Convolution and good kernels

March 26, 2012

At the end of my last post, A motivational problem for the study of Fourier series, I said that I would completely solve the Dirichlet problem in the disk in my next post. However, I decided to introduce some of the concepts needed first. In this post, I will define some basic concepts and state some of their basic properties. First, the convolution of periodic functions and how it is directly related to Fourier series, then the notion of a good kernel (approximation to the identity), as treated in Stein & Shakarchi’s book. In my next post, I will treat the notion of Cesàro summability, which is another way of assigning a sum to an infinite series, and then show how these things all tie together, giving a quick and easy proof of Fejér’s theorem, which, in particular, implies Weierstrass’s approximation theorem. So I will resume my study of the Dirichlet problem in the disk in 2 posts.

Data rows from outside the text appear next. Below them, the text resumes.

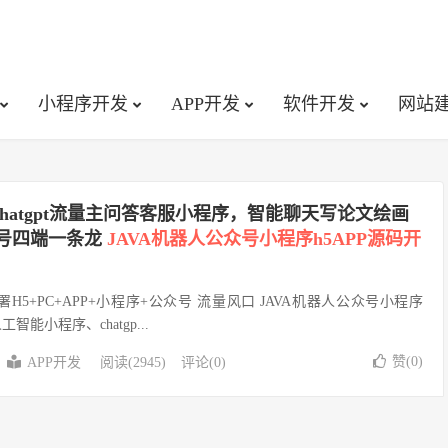
小程序开发
APP开发
软件开发
网站
chatgpt流量主问答客服小程序，智能聊天写论文绘画
众号四端一条龙
JAVA机器人公众号小程序h5APP源码开
立部署H5+PC+APP+小程序+公众号 流量风口 JAVA机器人公众号小程序
工智能小程序、chatgp...
赞(
0
)
APP开发
阅读(2945)
评论(0)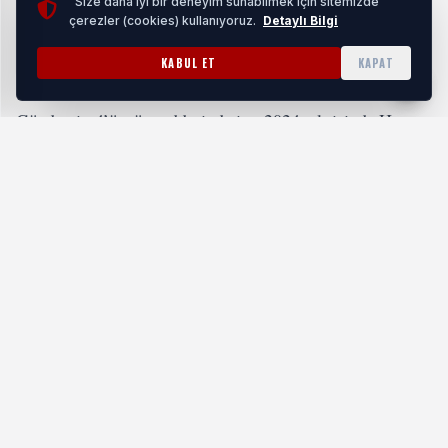
"Size daha iyi bir deneyim sunabilmek için sitemizde
sahada
çerezler (cookies) kullanıyoruz.
Detaylı Bilgi
HABERI OKU
KABUL ET
KAPAT
Gündemin 4’üncü maddesinde ise, 2024 yılı içinde Horoz
Kart alan ihtiyaç sahibi vatandaşlar ile emekli ikramiyesi
alması uygun görülen Horoz Kart sahibi vatandaşlara
ısınma yardımı konusu görüşüldü. Buna göre söz konusu
vatandaşlara, 2025 yılı Ocak, Şubat ve Mart aylarında 1000
TL olmak üzere hak sahibi başına toplam 3 bin TL ısınma
yardımı desteği verilmesi de oybirliği ile kabul edildi.
Gündemin 5’nci maddesinde de bir başka sosyal destek
projesi görüşüldü. Başkan Çavuşoğlu’nun büyük önem
verdiği proje ile kent merkezinde yaşayıp da köyüne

Definition: Let $f$ and $g$ be two $2\pi$ -periodic (Riemann-)integrable functions on $\textbf{R}$ . Then their convolution $f*g$ is defined on $[-\pi, \pi]$ as

$(f*g)(x) = \displaystyle\frac{1}{2\pi} \int_{-\pi}^{\pi} f(y)g(x-y)dy.$

Since $f$ and $g$ are periodic, it is clear from exercice 1 that we can also write

$(f*g)(x) = \displaystyle\frac{1}{2\pi} \int_{-\pi}^{\pi} f(x-y)g(y)dy.$

The convolution can be viewed as a “weighted average” or as the amount of overlap between the two functions as one is shifted over another (see Wolfram). There is also a nice intuitive explanation in terms of the Dirac distribution on Wikipedia. More importantly, here are some algebraic properties of the convolution :

Proposition: Let $f$ , $g$ and $h$ be $2\pi$ -periodic integrable functions on $\textbf{R}$ . Then :

$f*(g+h) = (f*g) + (f*h)$

$(cf)*g = c(f*g) = f*(cg)$ for any $c \in \textbf{C}$

$f*g = g*f$

$(f*g)*h = f*(g*h)$

$f*g$ is continuous

$\widehat{f*g}(n) = \hat{f}(n)\hat{g}(n).$

Where $\hat{f}(n)$ and $\hat{g}(n)$ respectively denote the $n$ th Fourier coefficient of $f$ and $g.$ The first two points are a consequence of the linearity of the integral. To prove the other points, one can proceed as follows: first prove the property in the case where $f$ and $g$ are continuous. It is fairly straightforward to do, using Fubini’s theorem to interchange the order of integration freely and using a change of variable when needed. For point 5, one needs to see that $g$ must be uniformly continuous on all of $mathbf{R}$ . Once the continuous case is settled, the idea is to approximate $f$ and $g$ by continuous functions and use uniform convergence arguments to conclude.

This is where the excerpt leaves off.